Stored items:
★ ★ ★ ★ ★ ★ ★
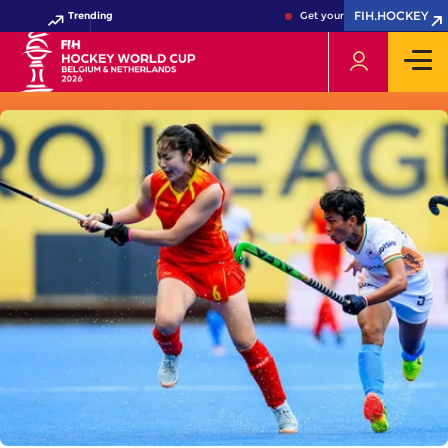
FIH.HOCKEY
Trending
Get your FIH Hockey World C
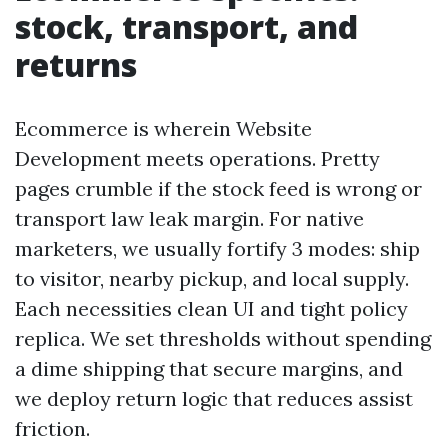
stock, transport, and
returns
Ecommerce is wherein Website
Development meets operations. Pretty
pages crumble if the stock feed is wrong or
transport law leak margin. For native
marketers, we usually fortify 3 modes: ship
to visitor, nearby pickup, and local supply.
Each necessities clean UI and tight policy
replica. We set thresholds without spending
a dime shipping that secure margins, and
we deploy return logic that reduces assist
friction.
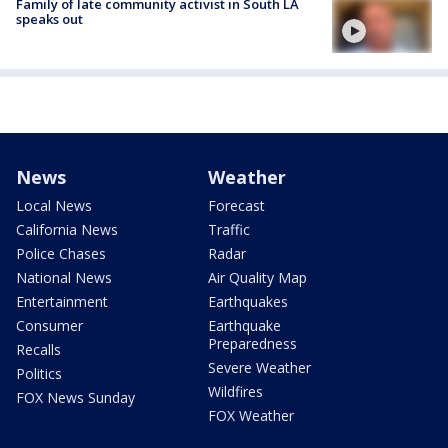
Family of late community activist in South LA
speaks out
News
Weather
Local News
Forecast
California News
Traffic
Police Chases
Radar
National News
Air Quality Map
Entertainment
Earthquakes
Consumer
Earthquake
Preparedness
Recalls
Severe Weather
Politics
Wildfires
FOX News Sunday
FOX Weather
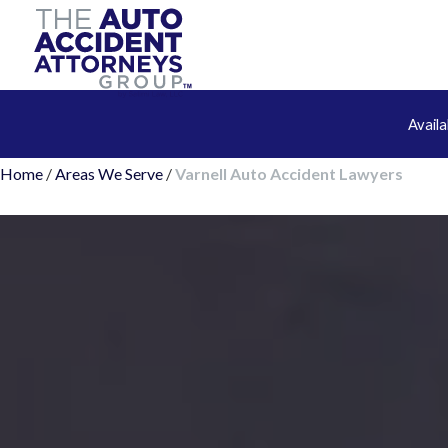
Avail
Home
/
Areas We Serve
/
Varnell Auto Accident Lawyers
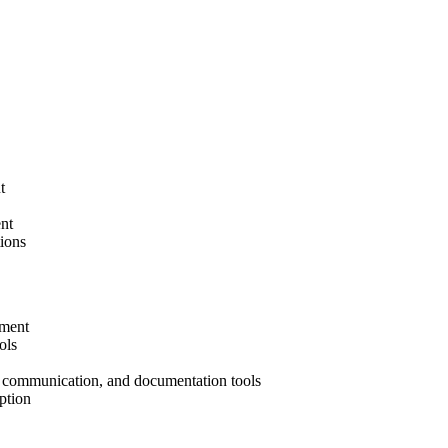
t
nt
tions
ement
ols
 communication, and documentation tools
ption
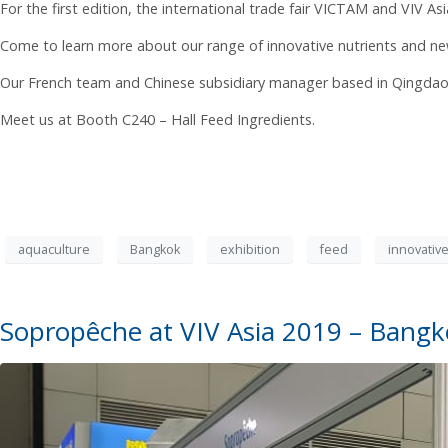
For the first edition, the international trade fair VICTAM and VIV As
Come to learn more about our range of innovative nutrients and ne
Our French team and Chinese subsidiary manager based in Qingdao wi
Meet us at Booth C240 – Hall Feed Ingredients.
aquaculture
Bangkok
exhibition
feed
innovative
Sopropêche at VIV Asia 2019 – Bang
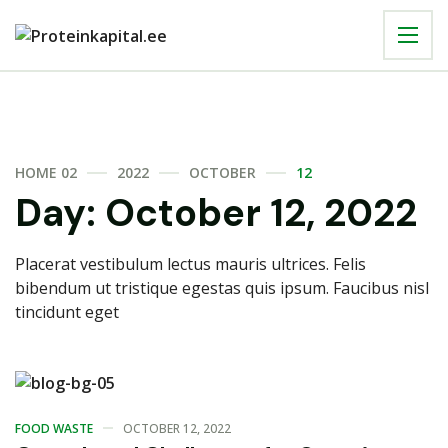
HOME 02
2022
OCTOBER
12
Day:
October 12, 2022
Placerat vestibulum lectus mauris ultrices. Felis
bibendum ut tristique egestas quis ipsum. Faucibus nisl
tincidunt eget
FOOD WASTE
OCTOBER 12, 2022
★ ★ ★ ★ ★ ★ ★
Exercise brief | Without the pictures, reproduce every line of the records above exactly.

Result |
FIH.HOCKEY
Trending
Get your FIH Hockey World C
stock, transport, and
returns
Ecommerce is wherein Website
Development meets operations. Pretty
pages crumble if the stock feed is wrong or
transport law leak margin. For native
marketers, we usually fortify 3 modes: ship
to visitor, nearby pickup, and local supply.
Each necessities clean UI and tight policy
replica. We set thresholds without spending
a dime shipping that secure margins, and
we deploy return logic that reduces assist
friction.
Family of late community activist in South LA
speaks out
News
Weather
Local News
Forecast
California News
Traffic
Police Chases
Radar
National News
Air Quality Map
Entertainment
Earthquakes
Consumer
Earthquake
Preparedness
Recalls
Severe Weather
Politics
Wildfires
FOX News Sunday
FOX Weather
Avail
Home
/
Areas We Serve
/
Varnell Auto Accident Lawyers
t
nt
tions
ement
ols
 communication, and documentation tools
ption
For the first edition, the international trade fair VICTAM and VIV As
Come to learn more about our range of innovative nutrients and ne
Our French team and Chinese subsidiary manager based in Qingdao wi
Meet us at Booth C240 – Hall Feed Ingredients.
aquaculture
Bangkok
exhibition
feed
innovative
Sopropêche at VIV Asia 2019 – Bang
HOME 02
2022
OCTOBER
12
Day:
October 12, 2022
Placerat vestibulum lectus mauris ultrices. Felis
bibendum ut tristique egestas quis ipsum. Faucibus nisl
tincidunt eget
FOOD WASTE
OCTOBER 12, 2022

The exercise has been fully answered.